Chegg’s Recurly Migration: Cohorts, Contracts, and Compensation
Migrating Chegg’s in-house commerce system to Recurly meant moving billing infrastructure that tens of millions of students relied on daily. This post is written for engineers and engineering managers leading or evaluating a large-scale SaaS billing migration. The patterns documented here — cohort rollouts, API-first design, compensation services — apply to any live production system with active users that must be replaced without a maintenance window.
Initial state: A custom-built commerce platform owned checkout, subscriptions, billing, and renewals. Constraint: Active student subscriptions had to remain uninterrupted during academic terms — a disruption meant students losing access to study materials during finals. Broken checkouts or disrupted subscription access were not abstractions — they were the failure modes every architectural decision was designed to prevent.
TL;DR
- Start with a focused POC; design APIs and schemas first as alignment contracts.

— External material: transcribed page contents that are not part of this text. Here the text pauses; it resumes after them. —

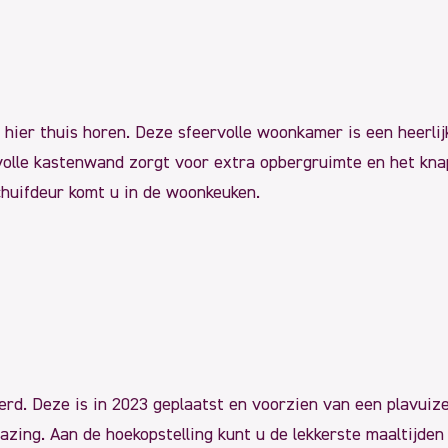
 hier thuis horen. Deze sfeervolle woonkamer is een heerlij
ijlvolle kastenwand zorgt voor extra opbergruimte en het kn
huifdeur komt u in de woonkeuken.
erd. Deze is in 2023 geplaatst en voorzien van een plavui
azing. Aan de hoekopstelling kunt u de lekkerste maaltijden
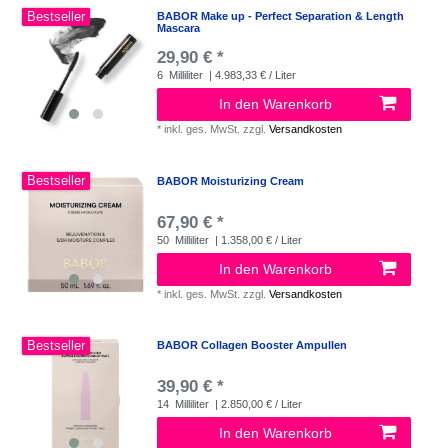
Bestseller
BABOR Make up - Perfect Separation & Length
Mascara
29,90 € *
6
Milliliter
| 4.983,33 € / Liter
In den Warenkorb
*
inkl. ges. MwSt.
zzgl.
Versandkosten
Bestseller
BABOR Moisturizing Cream
67,90 € *
50
Milliliter
| 1.358,00 € / Liter
In den Warenkorb
*
inkl. ges. MwSt.
zzgl.
Versandkosten
Bestseller
BABOR Collagen Booster Ampullen
39,90 € *
14
Milliliter
| 2.850,00 € / Liter
In den Warenkorb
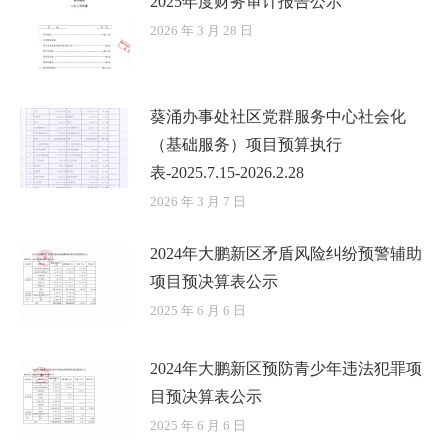
2025年度财务审计报告公示
2026 年 3 月 28 日
葵涌办事处社区党群服务中心社会化
（基础服务）项目预算执行
表-2025.7.15-2026.2.28
2026 年 3 月 7 日
2024年大鹏新区矛盾风险纠纷预警辅助
项目预决算表公示
2025 年 6 月 6 日
2024年大鹏新区预防青少年违法犯罪项
目预决算表公示
2025 年 6 月 6 日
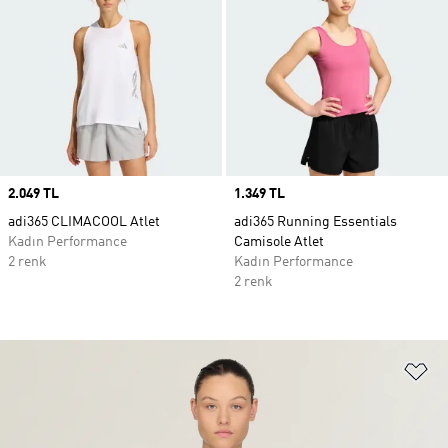
Price
2.049 TL
Price
1.349 TL
adi365 CLIMACOOL Atlet
adi365 Running Essentials
Kadın Performance
Camisole Atlet
2 renk
Kadın Performance
2 renk
Fa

- Roll out in cohorts with feature flags (Optimizely); use CSV-driven S3 imports into Recurly and webhook-driven distribution to Kafka.
- Automate reconciliation with compensation services to handle edge cases — protect both customers and engineering teams.
But large-scale migrations do not have to be fire drills that burn out your engineering team. With careful planning, incremental rollout, and trust in both people and process, it is possible to deliver a successful migration without sleepless nights.
This is the story of how the team approached the migration to Recurly and the lessons learned along the way.
Before vs After
| Aspect | Before (Legacy System) | After (Recurly-Based System) |
|---|---|---|
| Checkout | Custom-built, maintained in-house | Recurly-hosted, maintained by vendor |
| Subscription state | Owned and persisted in custom services | Local copies synced via webhooks from Recurly |
| Payment processing | Braintree tightly coupled to legacy services | Braintree tokens migrated into Recurly; Recurly manages billing |
| API surface | Internal service-to-service APIs, tightly coupled | Federated GraphQL schemas — business-friendly contracts |
| Rollout control | All-or-nothing deployment | Feature-flag-driven cohort rollouts via Optimizely |
| Edge case handling | Manual intervention during incidents | Automated compensation service with dead letter queues |
| Vendor scalability | Limited by in-house infrastructure | SaaS vendor scales independently |
Why We Started With a Proof of Concept
Every migration begins with uncertainty. Instead of jumping straight into code, we started with a Proof of Concept (POC) for both front-end and backend flows.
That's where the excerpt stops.